Access to adequate supplies of gasoline and diesel fuel for Californians is in dire peril, and the signing of SB 237 on September 19 will do very little to change that. To rescue the industry, far more sweeping legislation is required.

First, to put this in perspective, note that fully 50 percent of California’s raw energy inputs still rely on petroleum. We can debate the virtues and detriments of fossil fuel all we like, but we can’t change this math. Californians need petroleum products, and at the same time, our state legislature has systematically attempted to destroy the industry.

The supposed breakthrough represented by SB 237 is that it will restart permitting for drilling. It directs CalGEM (California’s Geologic Energy Management Division) to issue up to 2,000 drilling permits. This volume of permitting is necessary to sustain production, but under pressure from state agencies and regulators, the volume of drilling permits has steadily dropped; only 74 were granted in 2024.

As a result, California’s in-state oil production has dropped from a high of 402 million barrels in 1986, to only 118 million barrels in 2024. But consumption has not fallen nearly as fast. In 1986 California consumed 676 million barrels of oil, and that total has only declined to 511 million barrels in 2024. We now import 77 percent of our petroleum.

The inadequacies with SB 237 are many. To begin with, it only directs CalGEM to issue a higher volume of permits in Kern County. This leaves areas of the state with high value fields completely cut off, including Los Angeles, Ventura, and Santa Barbara counties. Even if Kern County drillers were reactivated overnight under ideal conditions, they could not produce enough oil to replace what’s being lost as existing wells everywhere else are being forced to shut down, or are naturally depleted and deactivated.

Moreover, SB 237 does not allow for fracking, and most of the oil wells in Kern County require fracking. California’s regulators do not acknowledge that, in contrast to Texas, fracking in California is done in relatively soft soil and at shallower depths. This means it requires far less energy and far less water, and has a far more localized impact. Fracking in California is responsible and safe, but CalGEM is keeping it out of bounds.

Compounding the problems with SB 237 is the fact that it does not override SB 1137 which puts boundaries on oil fields. SB 1137, currently in litigation, restricts drilling to areas that are at least 3,200 feet away from any inhabited structure. Unless SB 1137 is overturned, it will further limit how much oil can be extracted in Kern County, or anywhere else in California.

The next link in California’s endangered oil supply chain are the major north/south pipelines that carry oil from California’s wells to California’s refineries. As it is, thanks to the steady decline in production, the major pipelines moving oil in California are flowing at rates that are almost too low to be sustained. The pipelines cannot operate if the flow of oil is much below 25 percent of their capacity, and right now they are approaching that tipping point.
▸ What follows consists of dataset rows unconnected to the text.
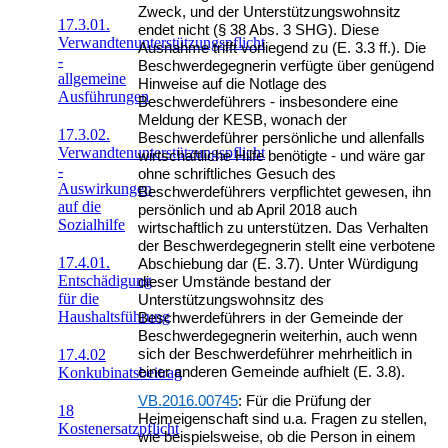
Zweck, und der Unterstützungswohnsitz
17.3.01.
endet nicht (§ 38 Abs. 3 SHG). Diese
Verwandtenunterstützungspflicht
Ausnahme trifft vorliegend zu (E. 3.3 ff.). Die
-
Beschwerdegegnerin verfügte über genügend
allgemeine
Hinweise auf die Notlage des
Ausführungen
Beschwerdeführers - insbesondere eine
Meldung der KESB, wonach der
17.3.02.
Beschwerdeführer persönliche und allenfalls
Verwandtenunterstützungspflicht
wirtschaftliche Hilfe benötigte - und wäre gar
-
ohne schriftliches Gesuch des
Auswirkungen
Beschwerdeführers verpflichtet gewesen, ihn
auf die
persönlich und ab April 2018 auch
Sozialhilfe
wirtschaftlich zu unterstützen. Das Verhalten
der Beschwerdegegnerin stellt eine verbotene
17.4.01.
Abschiebung dar (E. 3.7). Unter Würdigung
Entschädigung
dieser Umstände bestand der
für die
Unterstützungswohnsitz des
Haushaltsführung
Beschwerdeführers in der Gemeinde der
Beschwerdegegnerin weiterhin, auch wenn
17.4.02
sich der Beschwerdeführer mehrheitlich in
Konkubinatsbeitrag
einer anderen Gemeinde aufhielt (E. 3.8).
VB.2016.00745
: Für die Prüfung der
18
Heimeigenschaft sind u.a. Fragen zu stellen,
Kostenersatzpflicht
wie beispielsweise, ob die Person in einem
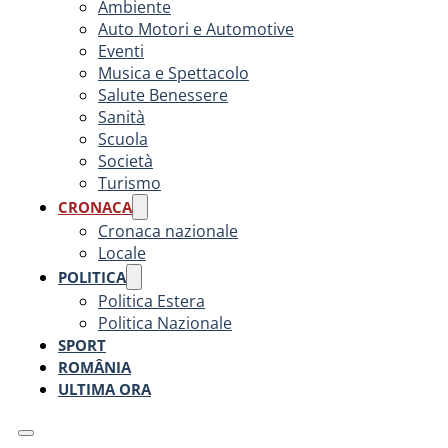
Ambiente
Auto Motori e Automotive
Eventi
Musica e Spettacolo
Salute Benessere
Sanità
Scuola
Società
Turismo
CRONACA
Cronaca nazionale
Locale
POLITICA
Politica Estera
Politica Nazionale
SPORT
ROMÂNIA
ULTIMA ORA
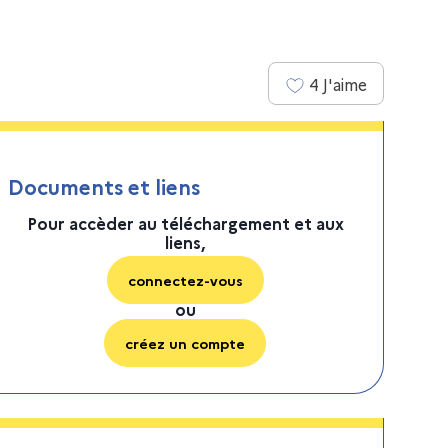
4
J'aime
Documents et liens
Pour accèder au téléchargement et aux
liens,
connectez-vous
ou
créez un compte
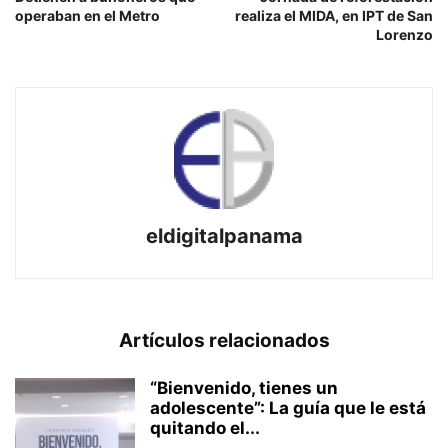
operaban en el Metro
realiza el MIDA, en IPT de San
Lorenzo
eldigitalpanama
Artículos relacionados
“Bienvenido, tienes un
adolescente”: La guía que le está
quitando el...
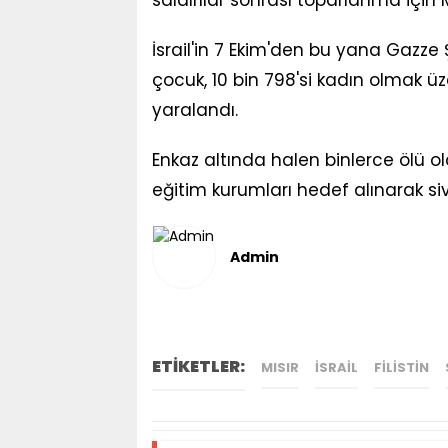
saldırılar sonrası toparlanma için 
İsrail'in 7 Ekim'den bu yana Gazze Ş
çocuk, 10 bin 798'si kadın olmak üzer
yaralandı.
Enkaz altında halen binlerce ölü old
eğitim kurumları hedef alınarak sivi
Admin
ETİKETLER:
MISIR
ISRAIL
FILISTIN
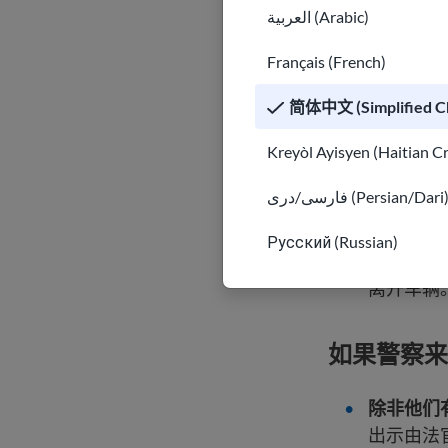
العربية (Arabic)
些物品之
Français (French)
回答问题
要求您必
简体中文 (Simplified Ch
听从指示
Kreyòl Ayisyen (Haitian C
带。
警方可以要
فارسی/دری (Persian/Dari
出示 I
Русский (Russian)
乘客可以
离开车辆
如果警察来
除非他们
出示由法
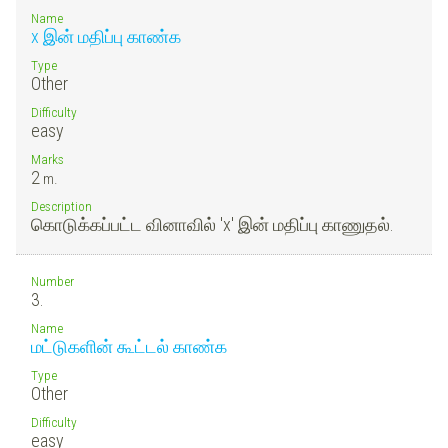
Name
x இன் மதிப்பு காண்க
Type
Other
Difficulty
easy
Marks
2
m.
Description
கொடுக்கப்பட்ட வினாவில் 'x' இன் மதிப்பு காணுதல்.
Number
3.
Name
மட்டுகளின் கூட்டல் காண்க
Type
Other
Difficulty
easy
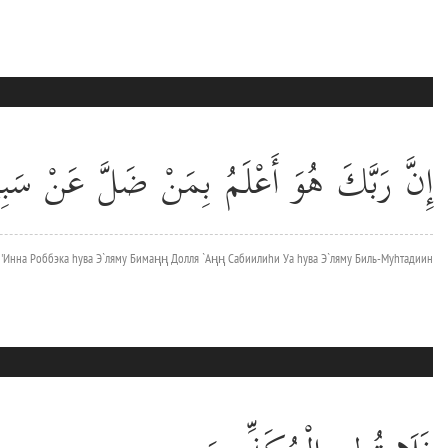
إِنَّ رَبَّكَ هُوَ أَعْلَمُ بِمَنْ ضَلَّ عَنْ سَبِيلِ
'Инна Роббэка hува Э`ляму Бимаңң Долля `Аңң Сабиилиhи Уа hува Э`ляму Биль-Муhтадиин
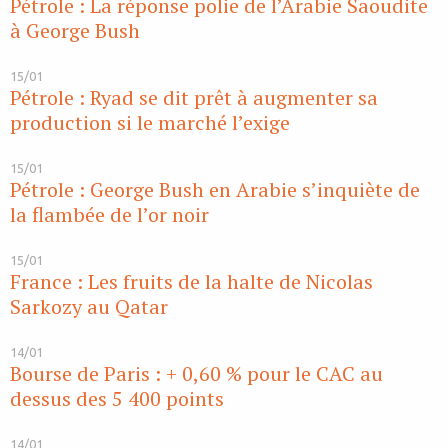
Pétrole : La réponse polie de l’Arabie Saoudite
à George Bush
15/01
Pétrole : Ryad se dit prêt à augmenter sa
production si le marché l’exige
15/01
Pétrole : George Bush en Arabie s’inquiète de
la flambée de l’or noir
15/01
France : Les fruits de la halte de Nicolas
Sarkozy au Qatar
14/01
Bourse de Paris : + 0,60 % pour le CAC au
dessus des 5 400 points
14/01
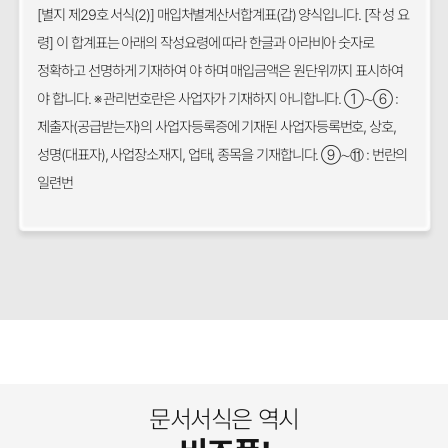
[별지 제29호 서식(2)] 매입처별계산서합계표(갑) 양식입니다. [작 성 요
령] 이 합계표는 아래의 작성요령에 따라 한글과 아라비아 숫자로
정확하고 선명하게 기재하여 야 하며 매입금액은 원단위까지 표시하여
야 합니다. ※ 관리번호란은 사업자가 기재하지 아니합니다. ①∼⑥ :
제출자(공급받는자)의 사업자등록증에 기재된 사업자등록번호, 상호,
성명(대표자), 사업장소재지, 업태, 종목을 기재합니다. ⑨∼⑪ : 번란의
일련번
문서서식은 역시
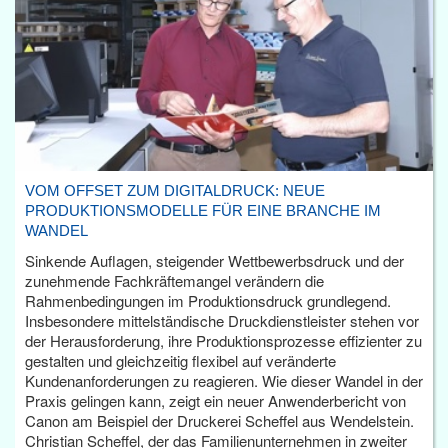
VOM OFFSET ZUM DIGITALDRUCK: NEUE
PRODUKTIONSMODELLE FÜR EINE BRANCHE IM
WANDEL
Sinkende Auflagen, steigender Wettbewerbsdruck und der
zunehmende Fachkräftemangel verändern die
Rahmenbedingungen im Produktionsdruck grundlegend.
Insbesondere mittelständische Druckdienstleister stehen vor
der Herausforderung, ihre Produktionsprozesse effizienter zu
gestalten und gleichzeitig flexibel auf veränderte
Kundenanforderungen zu reagieren. Wie dieser Wandel in der
Praxis gelingen kann, zeigt ein neuer Anwenderbericht von
Canon am Beispiel der Druckerei Scheffel aus Wendelstein.
Christian Scheffel, der das Familienunternehmen in zweiter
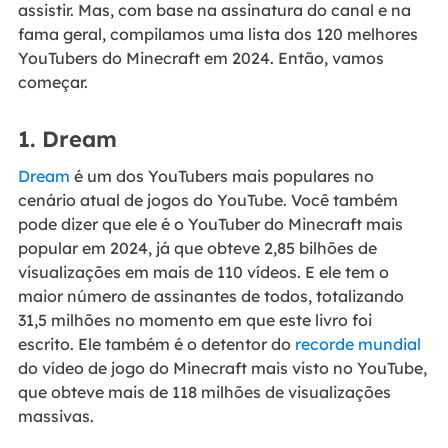
assistir. Mas, com base na assinatura do canal e na
fama geral, compilamos uma lista dos 120 melhores
YouTubers do Minecraft em 2024. Então, vamos
começar.
1. Dream
Dream
é um dos YouTubers mais populares no
cenário atual de jogos do YouTube. Você também
pode dizer que ele é o YouTuber do Minecraft mais
popular em 2024, já que obteve 2,85 bilhões de
visualizações em mais de 110 vídeos. E ele tem o
maior número de assinantes de todos, totalizando
31,5 milhões no momento em que este livro foi
escrito. Ele também é o detentor do
recorde mundial
do vídeo de jogo do Minecraft mais visto no YouTube,
que obteve mais de 118 milhões de visualizações
massivas.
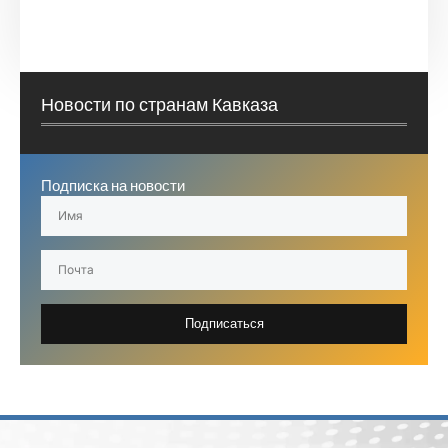
Новости по странам Кавказа
Подписка на новости
Подписаться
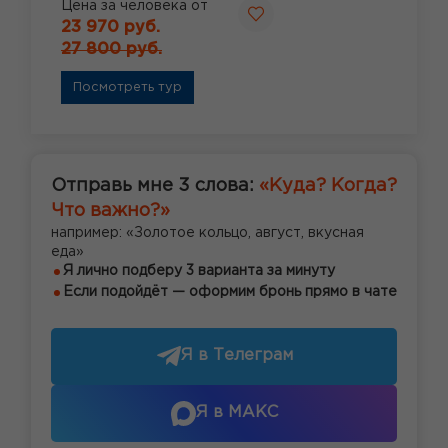
Цена за человека от
23 970 руб.
27 800 руб.
Посмотреть тур
Отправь мне 3 слова:
«Куда? Когда?
Что важно?»
например: «Золотое кольцо, август, вкусная
еда»
Я лично подберу 3 варианта за минуту
Если подойдёт — оформим бронь прямо в чате
Я в Телеграм
Я в МАКС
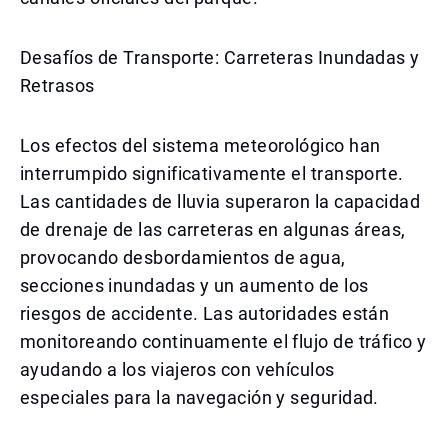
Desafíos de Transporte: Carreteras Inundadas y
Retrasos
Los efectos del sistema meteorológico han
interrumpido significativamente el transporte.
Las cantidades de lluvia superaron la capacidad
de drenaje de las carreteras en algunas áreas,
provocando desbordamientos de agua,
secciones inundadas y un aumento de los
riesgos de accidente. Las autoridades están
monitoreando continuamente el flujo de tráfico y
ayudando a los viajeros con vehículos
especiales para la navegación y seguridad.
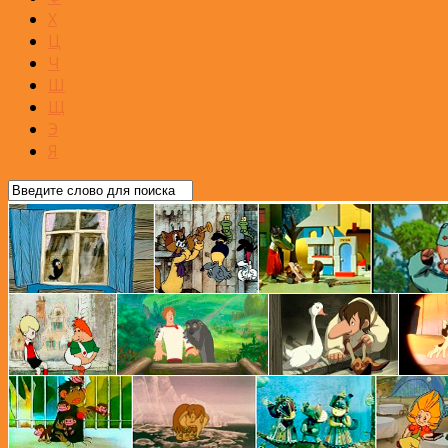
Х
Ц
Ч
Ш
Щ
Э
Я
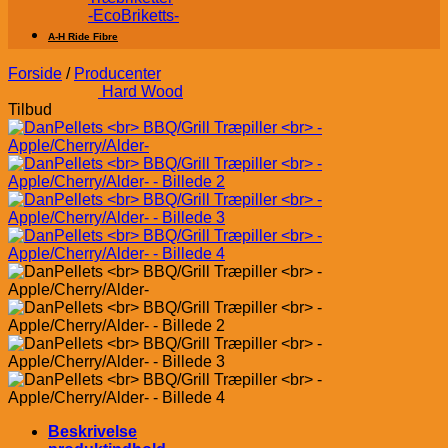
-EcoBriketts-
A-H Ride Fibre
Forside
/
Producenter
Hard Wood
Tilbud
Beskrivelse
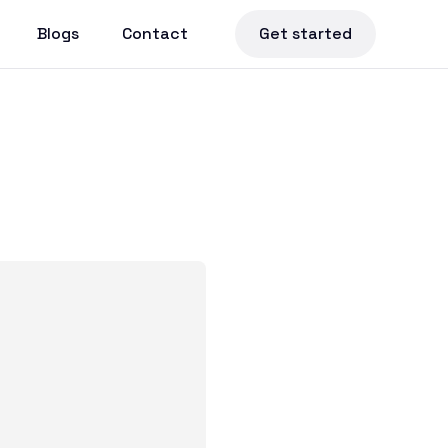
Blogs
Contact
Get started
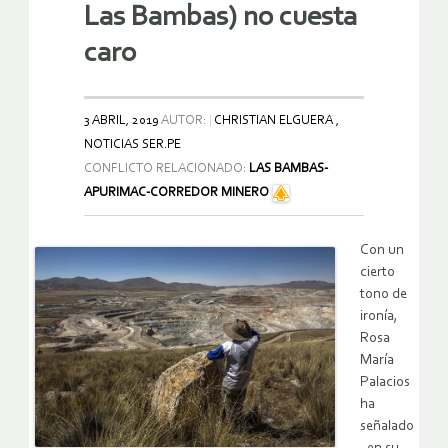
Las Bambas) no cuesta
caro
3 ABRIL, 2019
AUTOR:
CHRISTIAN ELGUERA ,
NOTICIAS SER.PE
CONFLICTO RELACIONADO:
LAS BAMBAS-
APURIMAC-CORREDOR MINERO
Con un
cierto
tono de
ironía,
Rosa
María
Palacios
ha
señalado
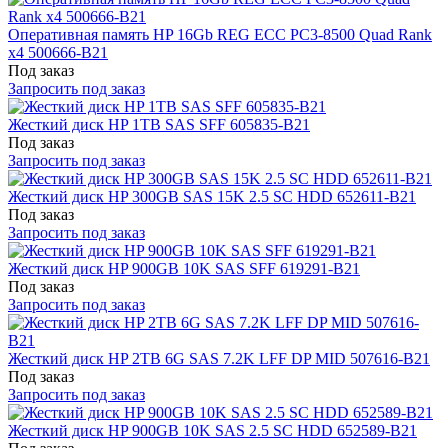
Оперативная память HP 16Gb REG ECC PC3-8500 Quad Rank
x4 500666-B21
Под заказ
Запросить под заказ
Жесткий диск HP 1TB SAS SFF 605835-B21
Под заказ
Запросить под заказ
Жесткий диск HP 300GB SAS 15K 2.5 SC HDD 652611-B21
Под заказ
Запросить под заказ
Жесткий диск HP 900GB 10K SAS SFF 619291-B21
Под заказ
Запросить под заказ
Жесткий диск HP 2TB 6G SAS 7.2K LFF DP MID 507616-B21
Под заказ
Запросить под заказ
Жесткий диск HP 900GB 10K SAS 2.5 SC HDD 652589-B21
The pipelines also have to charge far more per barrel when they’re so underutilized, since their fixed costs don’t change.

Less oil. No way to move the oil to refineries. And then there are the refineries themselves. Operators are justifiably asking why they should stay active in a state that regulates their profits, micromanages their storage and distribution, and imposes environmental regulations far in excess of any other state or nation. As it is, two major refineries, Valero in Northern California, and Phillips 66 in Southern California, have both announced they will cease operations. When this happens, California’s refineries will not have the capacity to supply the state’s current demand for gasoline and diesel fuel.

What Californians need is a practical approach to energy policy, one that includes a long overdue acknowledgment of facts that contradict the incessant, rote demonization of fossil fuel. For example, natural seepage of oil in Los Angeles and Santa Barbara counties releases into our air and water more oil, methane, and volatile organic compounds than the drilling itself. In fact, capped wells often release more gaseous pollution than active wells, and even with extremely expensive attempts to prevent that on a carefully capped well, the pressure that naturally builds under the cap means that gas inevitably escapes. The City of Los Angeles could improve its air quality if it resumed drilling.

Someone closely following California’s oil industry told me “there is a reasonable chance SB 237 hasn’t done anything at all. It’s all just show.”

Supporting California’s oil and gas industry while committing to alternative fuel technologies as soon as they become competitive are not incompatible sentiments. And trying to kill an industry that still accounts for 50 percent of California’s total energy consumption is suicide.

Governor Newsom and the state legislature need to seriously confront the problems their governance has sown before these problems explode into an energy crisis that will make 1973 look like a picnic. SB 237 is a very, very small step in the right direction at most. More likely, it is merely a gesture.